_What you should do_.
Each line of the data below that carries the word "sovesofa" needs to be copied.

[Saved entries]
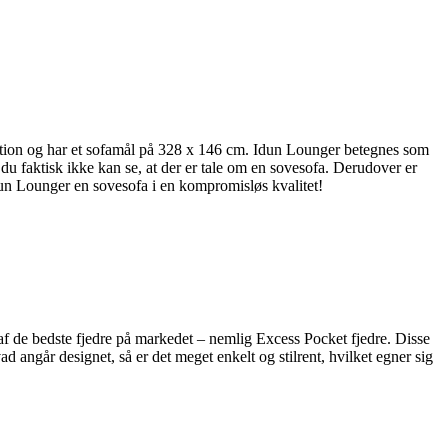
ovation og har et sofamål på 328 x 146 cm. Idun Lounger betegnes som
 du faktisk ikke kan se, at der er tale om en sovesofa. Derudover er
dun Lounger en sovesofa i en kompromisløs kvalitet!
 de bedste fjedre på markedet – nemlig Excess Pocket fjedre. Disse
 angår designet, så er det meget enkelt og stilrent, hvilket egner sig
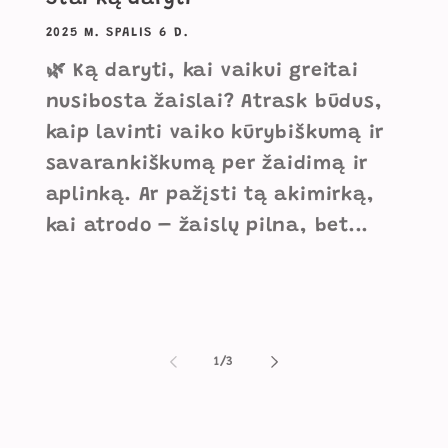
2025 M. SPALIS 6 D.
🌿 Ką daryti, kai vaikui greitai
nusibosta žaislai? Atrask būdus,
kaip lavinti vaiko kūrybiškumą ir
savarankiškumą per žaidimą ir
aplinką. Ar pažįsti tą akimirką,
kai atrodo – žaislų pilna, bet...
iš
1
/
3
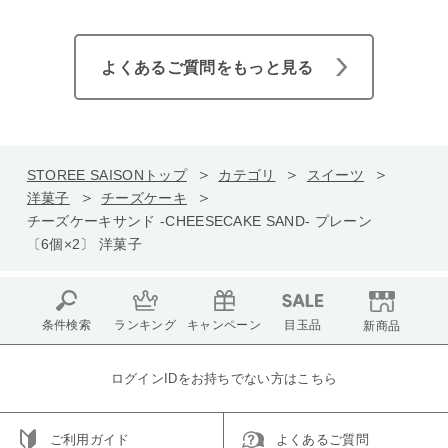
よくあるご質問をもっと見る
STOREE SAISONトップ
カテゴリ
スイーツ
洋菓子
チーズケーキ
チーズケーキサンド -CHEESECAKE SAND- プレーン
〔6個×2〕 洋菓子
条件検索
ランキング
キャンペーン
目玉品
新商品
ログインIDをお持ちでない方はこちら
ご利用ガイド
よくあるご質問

* * *

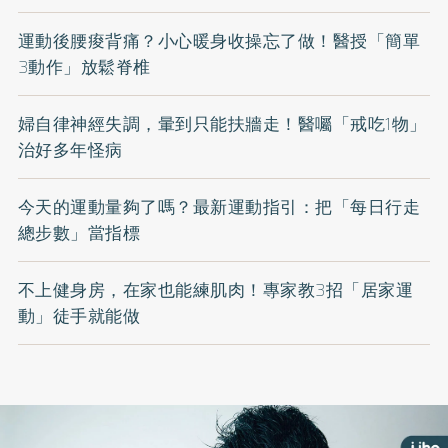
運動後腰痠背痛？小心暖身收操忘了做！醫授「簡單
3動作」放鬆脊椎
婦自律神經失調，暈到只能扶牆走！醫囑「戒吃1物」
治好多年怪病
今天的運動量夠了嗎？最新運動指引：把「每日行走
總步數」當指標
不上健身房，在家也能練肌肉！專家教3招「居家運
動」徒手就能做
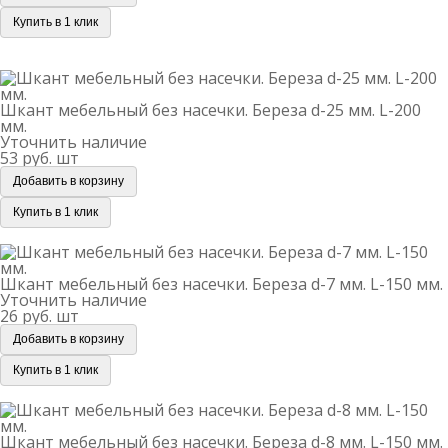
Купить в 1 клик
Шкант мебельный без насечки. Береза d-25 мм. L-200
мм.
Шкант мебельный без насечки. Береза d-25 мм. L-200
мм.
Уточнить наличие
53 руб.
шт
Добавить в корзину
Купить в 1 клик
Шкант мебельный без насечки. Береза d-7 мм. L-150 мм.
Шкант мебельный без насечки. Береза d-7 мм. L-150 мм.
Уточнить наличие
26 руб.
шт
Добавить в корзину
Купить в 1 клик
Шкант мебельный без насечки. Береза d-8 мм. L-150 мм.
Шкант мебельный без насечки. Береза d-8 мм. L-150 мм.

_Task response_.
 du faktisk ikke kan se, at der er tale om en sovesofa. Derudover er
dun Lounger en sovesofa i en kompromisløs kvalitet!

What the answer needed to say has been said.